Hence my question. Why don’t the neocons support reoccupation by Israel or the U.S.? Surely, if you support occupying Iraq idefinitely to prevent a terror-state, you also have to support occupying Gaza indefinitely to prevent a terror-state. In fact, don’t you logically have to occupy an awfully large number of places to do what we are currently supposed to do? And if our existence is at stake, as Giuliani has argued, why on earth aren’t we already occupying most of the Middle East? And, more importantly, since our and the Israelis’ experience undoubtedly suggests that occupation itself sustains and generates Islamist terror, why do we want to create more terror in the short term in the Middle East?

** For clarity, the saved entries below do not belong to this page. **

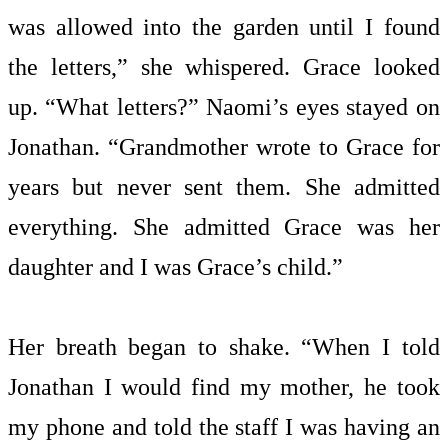
was allowed into the garden until I found
the letters,” she whispered. Grace looked
up. “What letters?” Naomi’s eyes stayed on
Jonathan. “Grandmother wrote to Grace for
years but never sent them. She admitted
everything. She admitted Grace was her
daughter and I was Grace’s child.”
Her breath began to shake. “When I told
Jonathan I would find my mother, he took
my phone and told the staff I was having an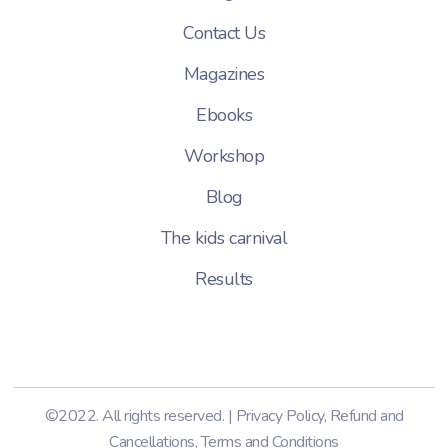
Contact Us
Magazines
Ebooks
Workshop
Blog
The kids carnival
Results
©2022. All rights reserved. |
Privacy Policy
,
Refund and
Cancellations
,
Terms and Conditions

These are the hard questions we have to ask. We are obviously still at grave risk from Islamist terror – more risk, I fear, than we faced on 9/10/2001. And yet the major tool the government has offered to counter such terror has spawned more of it, and their response is to persist in, and even intensify, the strategy we are now pursuing. There is no safe future, and withdrawal won’t provide one. I’m not crazy. I favor major redeployment in Iraq but have no illusions about the dangers it wil spawn. I just think the dangers we are already spawning by the current strategy are clearly more severe.

Maybe the neocons believe we need more guns, more troops, and more occupation for another couple of bloody, brutal decades before things will improve. Fine: so say so. Be honest about what your vision entails: a bloody, brutal, endless empire that will only improve matters only after it makes them a lot worse. Tell the truth. And then the American people can decide whether this really is a good idea.